Em nome deste tempo, eu aqui começo a longa maratona de edulcorar a pílula do ano seguinte e me vejo em plena chuva, às véspera da Grande Lua e do certeiro cheiro de umidade no ar a buscar minhas aparências ocultas. Elas existem, ah, podem esperar, porque nenhum homem tem na face aquilo que ele mais oculta escrito na face. Não concordam? Eu preciso exercitar meus músculos realísticos e detonar a moça que passa numa calçada cheia de bosta de cachorro para que vocês acreditem que ela é tão bela que colocou o guarda-chuva entre seu rosto e eu? Eu, ali, do lado de lá e a chuva me batendo nos óculos, lentes molhadas de uma água que teima em cair e a mocinha do lado de lá de guarda-chuva abaixado só para ofuscar o olhar que ela chama. Não que eu não a tivesse olhado, veja bem.

Cá entre nós,que é que tem estar passando numa calçada, vendo bosta de cachorro e poças refletindo copas de árvores sofridas com vocês que passeiam por aqui, olhos grudados numa tela que preenche o vazio das almas? Eu não tenho nada, só que sinto os pingos cairem, eles batem em intervalos regulares, toc, toc, toc e enchem as lentes de meu óculos de manchas transparentes, água que escorre em borbotões de calhas de casas velhas e meios-fios de cimento sujo. As águas que em remansos se juntam e somem nos grotões das bocas-de-lobo entupidas de pernas de bonecas, tocos de cigarro e garrafas de água desprezadas pela geração que frequenta as academias do bairro.

Eles estão lá, no vidro fumê espelhado e laranja dos dois andares, esteiras rolantes com dezenas de pessoas que "odeiam conversar na academia" e que se movem ritmadamente, compassadamente, mecanicamente, com fones de ouvido enfiados nos buracos que deviam ser utilizados para a troca entre um e outro, mas não: Eu descrevo a verdade, são dezenas, centenas de jovens,moças, meninos, rapazes e velhotes observadores anotando no caderno mental as asas da suprema idiotia.

Eu só falo a verdade; não vão lá pensar que eu bebi, porque nunca bebo tanto quanto como. Eu nem sabia que havia tanta gente nas ruas! Nesta chuva, só encontro tempo para olhar e quando me dedico com afinco a isso, porque tenho dois olhos, a última bolacha do pacote põe o guarda-chuva para baixo, para deixar de ser vista ou, talvez lá na cabeça da dondoca, mostrar seu desprezo narcisista por tudo o que é saudável. Ah, em tempo, dois plugues rosa pendem de suas orelhinhas que separaram seu crânio alvo da cabeleira que cai num cacho que lhe faz aparentar-se a um poodle.

Um poodle atarracado.

Um poodle de dentezinhos de sabre, uns olhos de tubarão-martelo, uma nuca de águia dourada, a voz talvez de uma coruja acocorada num muro imaginário de vidro alaranjado, cheio de reflexos de bundas suadas.

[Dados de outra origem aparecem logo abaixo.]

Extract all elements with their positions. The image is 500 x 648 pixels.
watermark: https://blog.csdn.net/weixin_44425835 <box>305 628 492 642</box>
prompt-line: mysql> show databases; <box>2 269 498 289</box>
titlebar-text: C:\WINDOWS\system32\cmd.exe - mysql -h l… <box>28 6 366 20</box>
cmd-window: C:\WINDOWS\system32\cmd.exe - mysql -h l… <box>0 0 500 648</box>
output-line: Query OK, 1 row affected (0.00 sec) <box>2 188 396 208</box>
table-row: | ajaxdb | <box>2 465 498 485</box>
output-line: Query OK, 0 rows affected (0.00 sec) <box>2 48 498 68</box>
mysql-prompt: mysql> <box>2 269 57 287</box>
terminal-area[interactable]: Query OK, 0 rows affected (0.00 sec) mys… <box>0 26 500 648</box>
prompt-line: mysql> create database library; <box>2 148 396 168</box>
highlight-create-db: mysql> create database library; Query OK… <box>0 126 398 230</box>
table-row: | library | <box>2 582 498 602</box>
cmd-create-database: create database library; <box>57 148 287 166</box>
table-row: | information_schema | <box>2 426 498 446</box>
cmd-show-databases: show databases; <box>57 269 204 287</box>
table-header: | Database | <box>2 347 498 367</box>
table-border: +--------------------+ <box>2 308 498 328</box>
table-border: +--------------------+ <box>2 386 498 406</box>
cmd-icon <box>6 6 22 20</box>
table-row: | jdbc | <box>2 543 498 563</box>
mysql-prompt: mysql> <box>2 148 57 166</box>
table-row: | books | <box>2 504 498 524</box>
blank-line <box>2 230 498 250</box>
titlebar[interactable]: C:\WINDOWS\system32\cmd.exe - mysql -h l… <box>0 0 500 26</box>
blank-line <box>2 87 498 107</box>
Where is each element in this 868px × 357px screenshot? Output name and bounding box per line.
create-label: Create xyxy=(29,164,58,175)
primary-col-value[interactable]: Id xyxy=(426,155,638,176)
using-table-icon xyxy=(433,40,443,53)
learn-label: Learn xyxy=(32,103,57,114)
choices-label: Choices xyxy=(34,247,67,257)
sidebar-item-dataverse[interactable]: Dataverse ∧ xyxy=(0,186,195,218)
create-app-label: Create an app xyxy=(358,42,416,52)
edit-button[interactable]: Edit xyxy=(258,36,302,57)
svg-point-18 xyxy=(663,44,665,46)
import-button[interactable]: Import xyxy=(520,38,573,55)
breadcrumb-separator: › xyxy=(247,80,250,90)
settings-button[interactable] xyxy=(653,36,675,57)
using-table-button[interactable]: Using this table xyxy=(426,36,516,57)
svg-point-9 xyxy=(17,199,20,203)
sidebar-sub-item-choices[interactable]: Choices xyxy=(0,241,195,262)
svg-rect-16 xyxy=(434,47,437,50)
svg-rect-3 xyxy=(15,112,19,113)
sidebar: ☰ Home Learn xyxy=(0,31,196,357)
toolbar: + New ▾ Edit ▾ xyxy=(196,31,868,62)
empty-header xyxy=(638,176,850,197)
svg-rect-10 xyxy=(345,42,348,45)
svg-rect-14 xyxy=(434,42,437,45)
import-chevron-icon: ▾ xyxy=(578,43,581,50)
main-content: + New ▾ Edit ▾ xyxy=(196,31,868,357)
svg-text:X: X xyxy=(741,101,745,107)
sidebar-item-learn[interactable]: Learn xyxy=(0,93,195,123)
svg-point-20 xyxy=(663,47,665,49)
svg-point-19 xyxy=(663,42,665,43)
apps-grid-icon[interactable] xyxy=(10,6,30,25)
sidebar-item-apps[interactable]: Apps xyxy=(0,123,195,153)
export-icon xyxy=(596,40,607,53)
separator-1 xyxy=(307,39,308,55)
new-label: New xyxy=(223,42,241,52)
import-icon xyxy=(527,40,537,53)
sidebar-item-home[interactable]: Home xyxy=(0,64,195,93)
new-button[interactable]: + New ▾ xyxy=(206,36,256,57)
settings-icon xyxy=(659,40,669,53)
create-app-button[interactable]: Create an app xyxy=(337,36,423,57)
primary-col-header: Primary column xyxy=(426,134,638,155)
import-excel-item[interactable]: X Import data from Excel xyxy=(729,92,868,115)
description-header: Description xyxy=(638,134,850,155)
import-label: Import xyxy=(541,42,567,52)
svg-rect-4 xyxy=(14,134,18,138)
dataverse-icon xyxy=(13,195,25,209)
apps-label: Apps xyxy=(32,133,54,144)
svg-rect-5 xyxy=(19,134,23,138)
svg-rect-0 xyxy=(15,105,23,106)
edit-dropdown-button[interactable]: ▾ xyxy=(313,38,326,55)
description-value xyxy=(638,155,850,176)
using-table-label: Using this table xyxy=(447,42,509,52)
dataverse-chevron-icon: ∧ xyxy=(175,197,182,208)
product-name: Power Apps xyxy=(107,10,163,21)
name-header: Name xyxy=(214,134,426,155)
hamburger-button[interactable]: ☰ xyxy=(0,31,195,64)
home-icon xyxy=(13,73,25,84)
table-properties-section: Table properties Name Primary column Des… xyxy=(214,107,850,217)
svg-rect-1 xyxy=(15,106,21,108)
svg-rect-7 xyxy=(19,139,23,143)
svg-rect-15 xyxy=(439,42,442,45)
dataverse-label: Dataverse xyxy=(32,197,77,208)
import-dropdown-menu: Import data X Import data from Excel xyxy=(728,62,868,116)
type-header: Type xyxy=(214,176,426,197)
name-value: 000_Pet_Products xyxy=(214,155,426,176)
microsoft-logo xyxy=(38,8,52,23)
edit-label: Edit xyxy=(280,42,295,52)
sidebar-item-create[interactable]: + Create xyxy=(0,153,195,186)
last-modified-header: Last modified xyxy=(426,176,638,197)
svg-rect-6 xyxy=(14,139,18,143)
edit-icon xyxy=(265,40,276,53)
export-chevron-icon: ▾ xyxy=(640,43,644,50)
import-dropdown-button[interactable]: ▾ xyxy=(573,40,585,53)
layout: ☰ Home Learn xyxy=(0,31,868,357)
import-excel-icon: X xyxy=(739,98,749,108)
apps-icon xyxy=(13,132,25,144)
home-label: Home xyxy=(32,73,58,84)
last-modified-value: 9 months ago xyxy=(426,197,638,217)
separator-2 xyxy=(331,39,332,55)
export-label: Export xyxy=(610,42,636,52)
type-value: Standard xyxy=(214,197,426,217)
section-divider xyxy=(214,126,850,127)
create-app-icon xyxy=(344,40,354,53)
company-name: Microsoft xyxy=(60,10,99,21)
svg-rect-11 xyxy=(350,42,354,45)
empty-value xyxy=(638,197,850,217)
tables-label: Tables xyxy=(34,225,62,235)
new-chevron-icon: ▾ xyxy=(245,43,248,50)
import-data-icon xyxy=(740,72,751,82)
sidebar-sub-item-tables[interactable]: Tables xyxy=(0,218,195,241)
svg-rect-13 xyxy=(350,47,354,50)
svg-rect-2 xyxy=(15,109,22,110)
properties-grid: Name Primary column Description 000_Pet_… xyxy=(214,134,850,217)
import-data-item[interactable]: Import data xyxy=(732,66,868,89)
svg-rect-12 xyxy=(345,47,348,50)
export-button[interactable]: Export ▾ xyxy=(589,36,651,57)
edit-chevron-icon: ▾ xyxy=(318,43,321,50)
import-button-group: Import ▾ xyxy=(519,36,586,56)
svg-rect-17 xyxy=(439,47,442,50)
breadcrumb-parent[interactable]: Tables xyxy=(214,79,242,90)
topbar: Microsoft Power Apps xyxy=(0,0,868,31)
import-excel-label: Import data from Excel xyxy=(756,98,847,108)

Não sou misógino, nem misantropo, não prefiro meu cão ao ser humano, não votei em ninguém de quem me arrependesse;a comparação talvez seja mais ofensiva ao pequeno animal do que à grande guardachuvada que ela deu na velhinha que passou:

--Ô guria besta! Levanta esta merda, porra!

Tudo absolutamente verídico. Costumo carregar, mas desta vez tudo o que me saiu entrou pelos meus olhos que um dia a terra não há de comer. Imaginem: Uma velhinha levando uma guardachuvada de uma solene musa mequetrefe do outro lado da rua num dia de chuva, na calçada cheia de cocô de cachorro, entre poças d'água refletindo um céu cinzento, mal-humorado como todas a mocinhas que resolvem fazer do seu dia a dia um eterno pesar de hormônios inúteis.

Comprei pão.

Volto para casa.

Boa noite.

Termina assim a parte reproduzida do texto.